Did you know that you can pack the content of a CSV directly into a <a>-tag's href-attribute? This is a technique I recently applied at work™ for a statistics feature. The application displays the data as a table and does some very simple calculations. This is enough for 95% of our users, but not enough for the rest. I've thought it would be great if they could just download the data set they already see and import it into Excel, Numbers or any other application and use the data further.

I've solved this with a new toInlineCsv-macro on Laravel's Collection class. Add the following macro to the boot-method in your ApplicationServiceProvider:

Collection::macro('toInlineCsv', function (array $headers) {
    $csvString = $this->map(function($value, $key) {
            return is_array($value) ? implode(',', $value) : implode(',', [$key, $value]);
        })
        ->prepend(implode(',', $headers))
        ->implode("\n");

    $encodedCsvString = strtr(
        rawurlencode($csvString),
        ['%21'=>'!', '%2A'=>'*', '%27'=>"'", '%28'=>'(', '%29'=>')']
    );

    return 'data:attachment/csv;charset=utf-8,' . $encodedCsvString;
});

(The code which generates the $encodedCsvString is the PHP equivalent to the JavaScript encodeURIComponent function.)

Let's take the following very simple collection as an example:

$sales = collect([
    'Q1' => 234621.70,
    'Q2' => 984239.50,
    'Q3' => 223764.10,
    'Q4' => 934793.30
]);

Within your Blade view call the toInlineCsv method on the collection. Pass the Headers you want to see in the CSV as an argument.
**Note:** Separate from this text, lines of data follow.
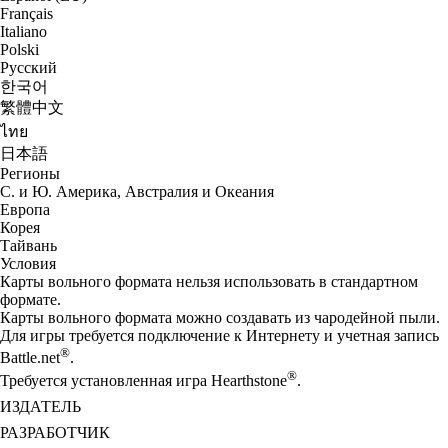
Français
Italiano
Polski
Русский
한국어
繁體中文
ไทย
日本語
Регионы
С. и Ю. Америка, Австралия и Океания
Европа
Корея
Тайвань
Условия
Карты вольного формата нельзя использовать в стандартном
формате.
Карты вольного формата можно создавать из чародейной пыли.
Для игры требуется подключение к Интернету и учетная запись
®
Battle.net
.
®
Требуется установленная игра Hearthstone
.
ИЗДАТЕЛЬ
РАЗРАБОТЧИК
<a download="sales.csv" href="{{ $sales->toInlineCsv(['Quarter', 'Revenue']) }}">Download</a>

The macro also works well with more complex collections:

$games = collect([
    [
        'title' => 'Super Mario 64',
        'release_year' => 1996,
        'meta_score' => 94
    ],
    [
        'title' => 'Assassin’s Creed IV: Black Flag',
        'release_year' => 2013,
        'meta_score' => 83
    ],
    [
        'title' => 'Red Dead Redemption 2',
        'release_year' => 2018,
        'meta_score' => 97
    ]
]);

Usage in Blade is exactly the same.

<a download="games.csv"
    href="{{ $games->toInlineCsv(['Title', 'Release Year', 'Meta Score']) }}"
>Download</a>

I like this approach of providing users with a CSV download, as it uses the same data set which is already used in the rest of the view. I don't have to write a separate Route or Controller and the user doesn't have to make another request to the app and maybe wait until the data set has been generated.